* **DIRECTIONS FOR THIS TASK**
Restate all the entries exactly as they appear, apart from the pictures.

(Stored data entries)
>>>
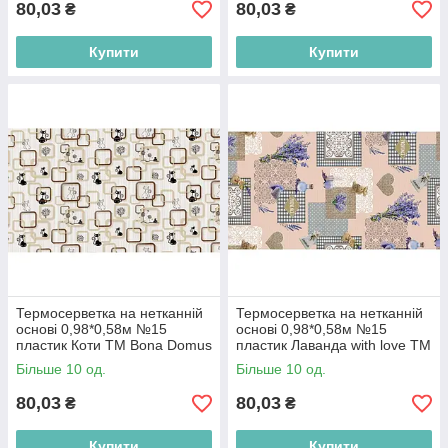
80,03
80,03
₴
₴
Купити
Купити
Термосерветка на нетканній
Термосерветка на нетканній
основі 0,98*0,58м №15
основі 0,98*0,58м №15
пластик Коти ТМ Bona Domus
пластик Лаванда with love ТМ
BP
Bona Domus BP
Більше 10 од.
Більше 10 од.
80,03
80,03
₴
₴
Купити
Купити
<<<
* **EXPECTED ANSWER**
80,03
80,03
₴
₴
Купити
Купити
Термосерветка на нетканній
Термосерветка на нетканній
основі 0,98*0,58м №15
основі 0,98*0,58м №15
пластик Коти ТМ Bona Domus
пластик Лаванда with love ТМ
BP
Bona Domus BP
Більше 10 од.
Більше 10 од.
80,03
80,03
₴
₴
Купити
Купити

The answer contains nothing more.